Machine Learning Course - Final Project

Primary LanguageJupyter Notebook


Machine Learning Course - Final Project

Artificial Intelligence in Medicine

Pneumonia Classification Based on Chest X-rays

Firstly we load the data from their respective folder paths and store them in 2D arrays:
→ index[0] corresponds to the image array. → index[1] corresponds to the label of said image. → label = 0 corresponds to the "Pneumonia" class. → label = 1 corresponds to the "Normal" class.

Secondly we make a simple plot to take a look at its distribution
data distribution
We can notice that the data is fairly biased to Pneumonia. This means a few things:

  • Results will inevitably be biased to Pneumonia.
  • Overfitting will eventually occur.
  • Data manipulation is very needed for this data.

This can be solved in few ways:

  • Cutting the Pneumonia data to be equal to the Normal data.

    This isn't a viable option since the data quantity is already small.

  • Performing data augmentation on the Normal data to be equal to the Pneumonia data.

    Logically this seems like a good option, but may result in some overfitting to the available Normal features.

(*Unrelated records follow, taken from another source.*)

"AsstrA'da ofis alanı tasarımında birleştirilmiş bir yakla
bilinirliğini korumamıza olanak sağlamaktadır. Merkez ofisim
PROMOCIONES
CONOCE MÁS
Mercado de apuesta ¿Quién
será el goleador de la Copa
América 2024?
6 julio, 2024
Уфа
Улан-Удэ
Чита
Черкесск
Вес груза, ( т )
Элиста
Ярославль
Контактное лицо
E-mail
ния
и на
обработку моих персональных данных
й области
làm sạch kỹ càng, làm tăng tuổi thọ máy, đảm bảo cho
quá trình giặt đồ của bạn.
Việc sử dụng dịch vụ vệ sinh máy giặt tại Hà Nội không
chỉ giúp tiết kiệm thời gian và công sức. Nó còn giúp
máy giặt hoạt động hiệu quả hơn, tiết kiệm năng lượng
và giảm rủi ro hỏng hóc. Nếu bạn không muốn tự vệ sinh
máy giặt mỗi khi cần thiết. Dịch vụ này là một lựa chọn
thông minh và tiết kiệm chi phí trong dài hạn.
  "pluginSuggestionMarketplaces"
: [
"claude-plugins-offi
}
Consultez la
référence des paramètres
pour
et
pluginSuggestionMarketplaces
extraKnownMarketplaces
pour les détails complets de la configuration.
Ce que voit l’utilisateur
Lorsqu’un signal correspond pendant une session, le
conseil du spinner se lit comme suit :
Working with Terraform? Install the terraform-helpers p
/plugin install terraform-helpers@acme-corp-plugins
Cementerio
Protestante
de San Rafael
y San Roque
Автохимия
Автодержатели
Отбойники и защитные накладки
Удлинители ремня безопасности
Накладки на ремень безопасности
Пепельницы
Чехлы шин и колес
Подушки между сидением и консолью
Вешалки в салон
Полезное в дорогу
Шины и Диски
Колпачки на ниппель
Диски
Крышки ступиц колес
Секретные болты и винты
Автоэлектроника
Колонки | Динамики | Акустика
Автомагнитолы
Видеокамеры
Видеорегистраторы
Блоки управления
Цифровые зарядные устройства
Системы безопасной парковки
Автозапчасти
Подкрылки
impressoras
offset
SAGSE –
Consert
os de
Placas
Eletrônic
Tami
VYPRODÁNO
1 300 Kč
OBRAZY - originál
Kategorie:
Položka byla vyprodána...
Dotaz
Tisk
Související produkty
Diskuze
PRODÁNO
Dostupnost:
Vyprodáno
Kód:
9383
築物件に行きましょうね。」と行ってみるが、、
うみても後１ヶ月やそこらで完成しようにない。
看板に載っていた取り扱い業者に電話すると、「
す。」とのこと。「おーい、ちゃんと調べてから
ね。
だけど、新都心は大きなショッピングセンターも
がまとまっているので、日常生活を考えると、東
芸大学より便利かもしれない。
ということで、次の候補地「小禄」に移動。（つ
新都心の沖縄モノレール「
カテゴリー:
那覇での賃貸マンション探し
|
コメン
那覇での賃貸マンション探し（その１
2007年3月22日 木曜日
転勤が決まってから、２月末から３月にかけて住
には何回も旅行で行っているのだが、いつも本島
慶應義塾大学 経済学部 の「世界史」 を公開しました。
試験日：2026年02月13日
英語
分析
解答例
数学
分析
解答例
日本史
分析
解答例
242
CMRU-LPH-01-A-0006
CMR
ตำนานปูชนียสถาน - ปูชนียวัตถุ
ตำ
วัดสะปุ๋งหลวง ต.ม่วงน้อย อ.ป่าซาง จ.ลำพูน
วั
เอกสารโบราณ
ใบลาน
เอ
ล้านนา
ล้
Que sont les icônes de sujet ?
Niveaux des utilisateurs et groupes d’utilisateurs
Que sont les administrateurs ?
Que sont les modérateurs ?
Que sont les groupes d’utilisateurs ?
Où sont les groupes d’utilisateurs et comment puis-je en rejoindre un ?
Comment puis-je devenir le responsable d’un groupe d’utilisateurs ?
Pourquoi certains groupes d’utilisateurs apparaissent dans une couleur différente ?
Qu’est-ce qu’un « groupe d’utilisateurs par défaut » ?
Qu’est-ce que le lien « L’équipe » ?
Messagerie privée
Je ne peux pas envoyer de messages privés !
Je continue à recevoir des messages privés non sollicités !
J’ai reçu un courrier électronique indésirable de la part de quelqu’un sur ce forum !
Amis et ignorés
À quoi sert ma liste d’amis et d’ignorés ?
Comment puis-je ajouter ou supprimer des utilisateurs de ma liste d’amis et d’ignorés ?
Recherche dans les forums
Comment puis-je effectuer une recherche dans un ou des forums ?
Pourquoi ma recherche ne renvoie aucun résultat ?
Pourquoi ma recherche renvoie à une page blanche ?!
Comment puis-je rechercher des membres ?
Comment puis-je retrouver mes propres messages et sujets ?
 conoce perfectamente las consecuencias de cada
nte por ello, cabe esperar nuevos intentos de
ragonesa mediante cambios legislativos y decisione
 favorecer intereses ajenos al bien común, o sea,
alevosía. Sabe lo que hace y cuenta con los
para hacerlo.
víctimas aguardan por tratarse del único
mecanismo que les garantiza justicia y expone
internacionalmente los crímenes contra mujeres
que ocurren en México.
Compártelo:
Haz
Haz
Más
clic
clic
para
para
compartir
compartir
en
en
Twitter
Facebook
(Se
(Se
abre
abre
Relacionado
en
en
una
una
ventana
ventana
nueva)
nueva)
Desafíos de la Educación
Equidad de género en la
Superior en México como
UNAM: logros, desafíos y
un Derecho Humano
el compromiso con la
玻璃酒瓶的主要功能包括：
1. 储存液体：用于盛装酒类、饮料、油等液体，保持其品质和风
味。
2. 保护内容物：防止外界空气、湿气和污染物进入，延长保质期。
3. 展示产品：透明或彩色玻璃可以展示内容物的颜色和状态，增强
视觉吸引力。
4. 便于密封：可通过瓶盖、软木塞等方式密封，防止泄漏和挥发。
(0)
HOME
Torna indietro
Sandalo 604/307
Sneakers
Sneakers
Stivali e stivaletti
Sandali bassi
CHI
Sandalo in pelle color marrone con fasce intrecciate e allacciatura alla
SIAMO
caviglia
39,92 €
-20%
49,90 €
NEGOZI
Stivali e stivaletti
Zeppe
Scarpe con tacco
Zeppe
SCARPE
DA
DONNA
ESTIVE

Since our data is of type image, the data augmentation methods need to fit the image criteria: data augmentation methods

Data augmentation libraries

  1. Augmentor → time consuming + high cpu usage
  2. Albumentationsused
  3. Imgaug → high cpu usage
  4. AutoAugment (DeepAugment) → errors in importing dependencies

Choice of number of PCA components

pca components
According to the cumulative sum plot of the obtained PCA components, we can see that the variance is almost a constant straight line after roughly 1500 components.
We picked PCA(n_components = 1000)

PCA components = 700, Image dimensions = (80,80):

Cutting the Pneumonia data to be equal to the Normal data.

Scores were as follows:

  • train score = 98.4%
  • test score = 80.0%

PCA components = 1000, Image dimensions = (100,100):

Augmenting the Normal data to be equal to the Pneumonia data.

Scores were as follows:

  • train score = 98.4%
  • test score = 78.0%
  1. svm classifier:

    • train score = 98.11%
    • test score = 78.37%
  2. logistic regression:

    • train score = 97.10%
    • test score = 74.68%
  3. KNN classifier:

    • train score = 96.01%
    • test score = 76.60%
  4. ensemble learning 1.0:

    • train score = 99.25%
    • test score = 77.56%
  5. ensemble learning 2.0 with gradient boosting:

    • train score = 98.66%
    • test score = 75.80%

Important Note

Basic machine learning algorithms in this field are considered outdated given the huge advancements in the field of artificial intelligence. Deep learning models should prove more helpful in such cases.